WHAT IS NEEDED >>
Please copy out all lines of the entries that contain the word "Chance".

----

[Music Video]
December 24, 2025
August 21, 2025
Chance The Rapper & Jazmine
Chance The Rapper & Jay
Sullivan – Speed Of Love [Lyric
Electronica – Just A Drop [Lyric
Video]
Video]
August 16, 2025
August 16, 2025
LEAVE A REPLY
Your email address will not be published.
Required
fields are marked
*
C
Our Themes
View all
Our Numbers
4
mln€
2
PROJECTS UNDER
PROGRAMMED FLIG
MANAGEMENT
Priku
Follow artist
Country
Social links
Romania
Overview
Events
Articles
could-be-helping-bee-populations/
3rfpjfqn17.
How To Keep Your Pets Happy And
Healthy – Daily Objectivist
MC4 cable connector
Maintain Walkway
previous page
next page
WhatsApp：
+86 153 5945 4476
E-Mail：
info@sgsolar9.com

----

RESPONSE >>
Chance The Rapper & Jazmine
Chance The Rapper & Jay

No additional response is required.